[[ Data records open ]]
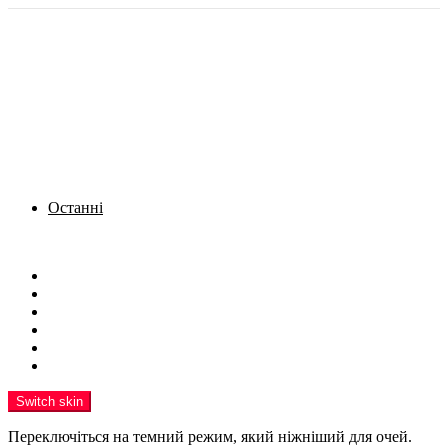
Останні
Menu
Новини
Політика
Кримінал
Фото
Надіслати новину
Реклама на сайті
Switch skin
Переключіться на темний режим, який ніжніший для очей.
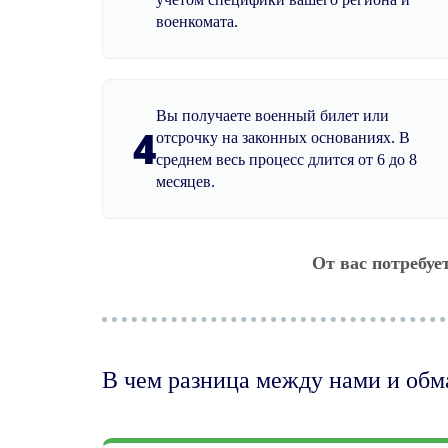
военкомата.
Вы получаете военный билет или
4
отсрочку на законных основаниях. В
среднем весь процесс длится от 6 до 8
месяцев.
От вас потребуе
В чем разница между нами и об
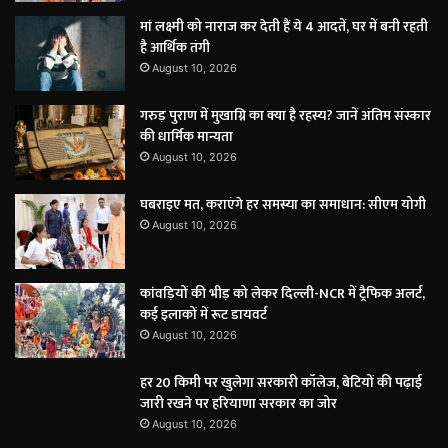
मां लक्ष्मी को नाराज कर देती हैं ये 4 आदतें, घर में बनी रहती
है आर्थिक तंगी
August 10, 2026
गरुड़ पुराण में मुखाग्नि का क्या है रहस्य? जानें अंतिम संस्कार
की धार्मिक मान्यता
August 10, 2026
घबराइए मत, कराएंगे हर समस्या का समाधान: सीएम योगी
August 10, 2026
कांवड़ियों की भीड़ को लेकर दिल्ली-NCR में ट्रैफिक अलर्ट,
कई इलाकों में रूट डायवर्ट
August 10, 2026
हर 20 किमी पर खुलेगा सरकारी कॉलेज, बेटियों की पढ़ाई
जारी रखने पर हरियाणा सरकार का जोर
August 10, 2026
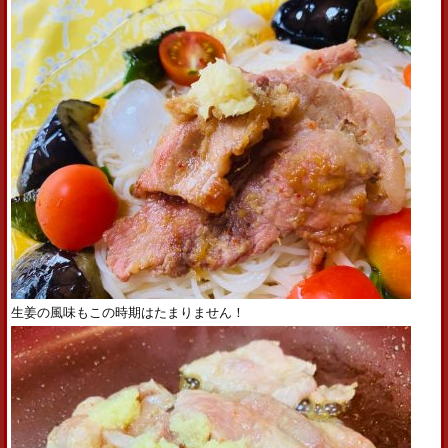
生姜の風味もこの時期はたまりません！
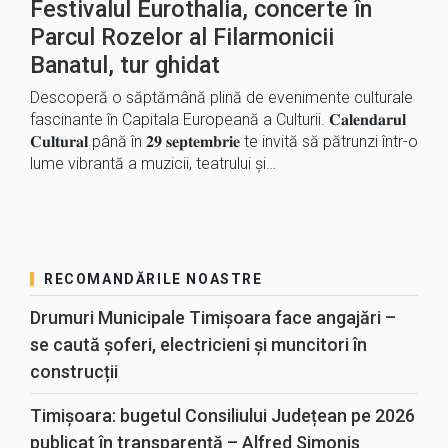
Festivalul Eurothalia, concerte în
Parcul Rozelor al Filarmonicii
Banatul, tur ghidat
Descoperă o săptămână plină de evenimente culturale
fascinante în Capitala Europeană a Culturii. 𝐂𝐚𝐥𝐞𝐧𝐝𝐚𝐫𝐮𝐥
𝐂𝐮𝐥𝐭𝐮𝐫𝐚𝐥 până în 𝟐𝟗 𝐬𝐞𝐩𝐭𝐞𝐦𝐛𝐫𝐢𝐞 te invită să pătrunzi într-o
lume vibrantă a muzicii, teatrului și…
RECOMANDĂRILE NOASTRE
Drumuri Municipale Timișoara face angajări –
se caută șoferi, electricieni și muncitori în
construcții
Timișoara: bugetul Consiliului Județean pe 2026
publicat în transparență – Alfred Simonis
[[ Data records closed ]]
→ **What is needed**
Copy every line in the data above that has the string "Timișoara" in it.

→ **Response**
Drumuri Municipale Timișoara face angajări –
Timișoara: bugetul Consiliului Județean pe 2026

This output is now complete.